Report every line in the listing below where the string "дилер" shows up.
_ _ _ _
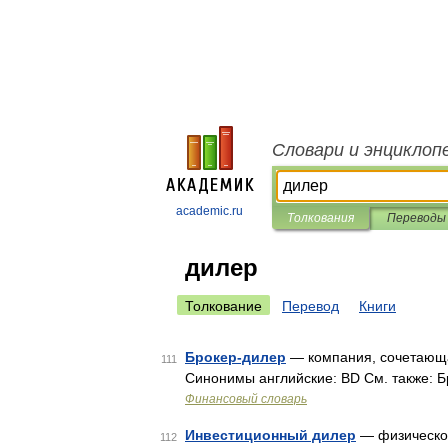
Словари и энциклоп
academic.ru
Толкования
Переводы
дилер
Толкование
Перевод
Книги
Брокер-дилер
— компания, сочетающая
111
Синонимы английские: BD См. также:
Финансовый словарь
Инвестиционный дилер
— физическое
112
_ _ _ _
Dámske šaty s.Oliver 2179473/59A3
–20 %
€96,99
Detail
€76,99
_ _ _ _
## Exercise response
дилер
Брокер-дилер
Инвестиционный дилер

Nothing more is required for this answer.